> [EXERCISE GOAL]
Transcribe every record exactly.

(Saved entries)
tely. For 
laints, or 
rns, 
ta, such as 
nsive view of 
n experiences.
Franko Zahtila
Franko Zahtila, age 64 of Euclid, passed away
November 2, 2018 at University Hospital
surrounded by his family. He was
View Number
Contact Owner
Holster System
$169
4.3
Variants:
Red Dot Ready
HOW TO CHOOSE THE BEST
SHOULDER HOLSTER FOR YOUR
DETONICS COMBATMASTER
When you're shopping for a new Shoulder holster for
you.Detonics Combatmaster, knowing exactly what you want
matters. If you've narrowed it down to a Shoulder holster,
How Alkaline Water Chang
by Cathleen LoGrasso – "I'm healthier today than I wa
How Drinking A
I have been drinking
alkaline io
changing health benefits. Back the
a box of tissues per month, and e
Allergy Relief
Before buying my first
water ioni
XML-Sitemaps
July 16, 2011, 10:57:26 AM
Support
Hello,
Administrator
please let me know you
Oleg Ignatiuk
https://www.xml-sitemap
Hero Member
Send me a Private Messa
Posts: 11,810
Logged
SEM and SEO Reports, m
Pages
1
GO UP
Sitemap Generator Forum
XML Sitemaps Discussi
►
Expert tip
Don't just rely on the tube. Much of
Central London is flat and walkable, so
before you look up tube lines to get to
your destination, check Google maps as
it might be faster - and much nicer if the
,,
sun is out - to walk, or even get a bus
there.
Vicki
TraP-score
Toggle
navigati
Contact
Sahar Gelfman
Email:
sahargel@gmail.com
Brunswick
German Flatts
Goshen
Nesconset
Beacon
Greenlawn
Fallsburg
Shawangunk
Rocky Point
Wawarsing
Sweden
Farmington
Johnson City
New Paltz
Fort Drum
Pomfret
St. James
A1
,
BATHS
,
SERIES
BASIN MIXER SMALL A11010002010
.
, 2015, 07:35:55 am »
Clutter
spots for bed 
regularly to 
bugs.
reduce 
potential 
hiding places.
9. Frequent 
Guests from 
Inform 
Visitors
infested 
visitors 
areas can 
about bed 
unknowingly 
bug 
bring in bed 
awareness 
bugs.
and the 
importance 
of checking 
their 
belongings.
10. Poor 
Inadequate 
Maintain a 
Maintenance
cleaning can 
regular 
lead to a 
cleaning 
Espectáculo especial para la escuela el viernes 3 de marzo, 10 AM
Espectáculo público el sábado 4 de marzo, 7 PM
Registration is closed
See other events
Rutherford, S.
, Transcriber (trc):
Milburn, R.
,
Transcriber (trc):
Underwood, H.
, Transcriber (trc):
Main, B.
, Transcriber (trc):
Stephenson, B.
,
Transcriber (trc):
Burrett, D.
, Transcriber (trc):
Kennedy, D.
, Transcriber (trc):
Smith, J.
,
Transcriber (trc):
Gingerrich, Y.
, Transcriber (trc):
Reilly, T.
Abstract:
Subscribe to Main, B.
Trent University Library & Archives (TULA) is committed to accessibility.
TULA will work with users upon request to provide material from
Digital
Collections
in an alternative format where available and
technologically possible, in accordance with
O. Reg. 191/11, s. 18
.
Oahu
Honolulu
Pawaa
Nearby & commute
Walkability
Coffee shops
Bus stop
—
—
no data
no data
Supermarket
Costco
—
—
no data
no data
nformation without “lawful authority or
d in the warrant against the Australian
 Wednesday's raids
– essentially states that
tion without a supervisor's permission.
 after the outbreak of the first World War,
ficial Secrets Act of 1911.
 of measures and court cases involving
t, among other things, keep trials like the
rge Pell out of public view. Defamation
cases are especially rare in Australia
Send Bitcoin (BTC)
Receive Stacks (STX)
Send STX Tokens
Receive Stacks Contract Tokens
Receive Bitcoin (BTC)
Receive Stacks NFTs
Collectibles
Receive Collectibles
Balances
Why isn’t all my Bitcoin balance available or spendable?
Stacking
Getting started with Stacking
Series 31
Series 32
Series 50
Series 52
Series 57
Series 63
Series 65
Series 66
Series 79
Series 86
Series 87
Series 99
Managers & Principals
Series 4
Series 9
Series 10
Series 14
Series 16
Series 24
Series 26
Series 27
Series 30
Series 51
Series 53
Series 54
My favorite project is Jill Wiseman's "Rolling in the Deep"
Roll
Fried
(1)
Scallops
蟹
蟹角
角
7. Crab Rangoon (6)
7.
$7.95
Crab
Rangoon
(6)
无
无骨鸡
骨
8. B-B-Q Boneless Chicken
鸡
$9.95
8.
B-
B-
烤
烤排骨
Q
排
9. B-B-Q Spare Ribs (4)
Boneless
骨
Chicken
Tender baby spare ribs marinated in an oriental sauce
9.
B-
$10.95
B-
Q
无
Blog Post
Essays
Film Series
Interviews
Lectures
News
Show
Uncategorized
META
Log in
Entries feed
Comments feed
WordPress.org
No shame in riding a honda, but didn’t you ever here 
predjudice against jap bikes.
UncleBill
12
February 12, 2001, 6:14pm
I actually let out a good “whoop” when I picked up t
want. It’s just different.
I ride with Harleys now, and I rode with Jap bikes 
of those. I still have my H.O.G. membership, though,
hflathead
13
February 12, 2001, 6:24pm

> [THE COMPLETED TASK]
tely. For 
laints, or 
rns, 
ta, such as 
nsive view of 
n experiences.
Franko Zahtila
Franko Zahtila, age 64 of Euclid, passed away
November 2, 2018 at University Hospital
surrounded by his family. He was
View Number
Contact Owner
Holster System
$169
4.3
Variants:
Red Dot Ready
HOW TO CHOOSE THE BEST
SHOULDER HOLSTER FOR YOUR
DETONICS COMBATMASTER
When you're shopping for a new Shoulder holster for
you.Detonics Combatmaster, knowing exactly what you want
matters. If you've narrowed it down to a Shoulder holster,
How Alkaline Water Chang
by Cathleen LoGrasso – "I'm healthier today than I wa
How Drinking A
I have been drinking
alkaline io
changing health benefits. Back the
a box of tissues per month, and e
Allergy Relief
Before buying my first
water ioni
XML-Sitemaps
July 16, 2011, 10:57:26 AM
Support
Hello,
Administrator
please let me know you
Oleg Ignatiuk
https://www.xml-sitemap
Hero Member
Send me a Private Messa
Posts: 11,810
Logged
SEM and SEO Reports, m
Pages
1
GO UP
Sitemap Generator Forum
XML Sitemaps Discussi
►
Expert tip
Don't just rely on the tube. Much of
Central London is flat and walkable, so
before you look up tube lines to get to
your destination, check Google maps as
it might be faster - and much nicer if the
,,
sun is out - to walk, or even get a bus
there.
Vicki
TraP-score
Toggle
navigati
Contact
Sahar Gelfman
Email:
sahargel@gmail.com
Brunswick
German Flatts
Goshen
Nesconset
Beacon
Greenlawn
Fallsburg
Shawangunk
Rocky Point
Wawarsing
Sweden
Farmington
Johnson City
New Paltz
Fort Drum
Pomfret
St. James
A1
,
BATHS
,
SERIES
BASIN MIXER SMALL A11010002010
.
, 2015, 07:35:55 am »
Clutter
spots for bed 
regularly to 
bugs.
reduce 
potential 
hiding places.
9. Frequent 
Guests from 
Inform 
Visitors
infested 
visitors 
areas can 
about bed 
unknowingly 
bug 
bring in bed 
awareness 
bugs.
and the 
importance 
of checking 
their 
belongings.
10. Poor 
Inadequate 
Maintain a 
Maintenance
cleaning can 
regular 
lead to a 
cleaning 
Espectáculo especial para la escuela el viernes 3 de marzo, 10 AM
Espectáculo público el sábado 4 de marzo, 7 PM
Registration is closed
See other events
Rutherford, S.
, Transcriber (trc):
Milburn, R.
,
Transcriber (trc):
Underwood, H.
, Transcriber (trc):
Main, B.
, Transcriber (trc):
Stephenson, B.
,
Transcriber (trc):
Burrett, D.
, Transcriber (trc):
Kennedy, D.
, Transcriber (trc):
Smith, J.
,
Transcriber (trc):
Gingerrich, Y.
, Transcriber (trc):
Reilly, T.
Abstract:
Subscribe to Main, B.
Trent University Library & Archives (TULA) is committed to accessibility.
TULA will work with users upon request to provide material from
Digital
Collections
in an alternative format where available and
technologically possible, in accordance with
O. Reg. 191/11, s. 18
.
Oahu
Honolulu
Pawaa
Nearby & commute
Walkability
Coffee shops
Bus stop
—
—
no data
no data
Supermarket
Costco
—
—
no data
no data
nformation without “lawful authority or
d in the warrant against the Australian
 Wednesday's raids
– essentially states that
tion without a supervisor's permission.
 after the outbreak of the first World War,
ficial Secrets Act of 1911.
 of measures and court cases involving
t, among other things, keep trials like the
rge Pell out of public view. Defamation
cases are especially rare in Australia
Send Bitcoin (BTC)
Receive Stacks (STX)
Send STX Tokens
Receive Stacks Contract Tokens
Receive Bitcoin (BTC)
Receive Stacks NFTs
Collectibles
Receive Collectibles
Balances
Why isn’t all my Bitcoin balance available or spendable?
Stacking
Getting started with Stacking
Series 31
Series 32
Series 50
Series 52
Series 57
Series 63
Series 65
Series 66
Series 79
Series 86
Series 87
Series 99
Managers & Principals
Series 4
Series 9
Series 10
Series 14
Series 16
Series 24
Series 26
Series 27
Series 30
Series 51
Series 53
Series 54
My favorite project is Jill Wiseman's "Rolling in the Deep"
Roll
Fried
(1)
Scallops
蟹
蟹角
角
7. Crab Rangoon (6)
7.
$7.95
Crab
Rangoon
(6)
无
无骨鸡
骨
8. B-B-Q Boneless Chicken
鸡
$9.95
8.
B-
B-
烤
烤排骨
Q
排
9. B-B-Q Spare Ribs (4)
Boneless
骨
Chicken
Tender baby spare ribs marinated in an oriental sauce
9.
B-
$10.95
B-
Q
无
Blog Post
Essays
Film Series
Interviews
Lectures
News
Show
Uncategorized
META
Log in
Entries feed
Comments feed
WordPress.org
No shame in riding a honda, but didn’t you ever here 
predjudice against jap bikes.
UncleBill
12
February 12, 2001, 6:14pm
I actually let out a good “whoop” when I picked up t
want. It’s just different.
I ride with Harleys now, and I rode with Jap bikes 
of those. I still have my H.O.G. membership, though,
hflathead
13
February 12, 2001, 6:24pm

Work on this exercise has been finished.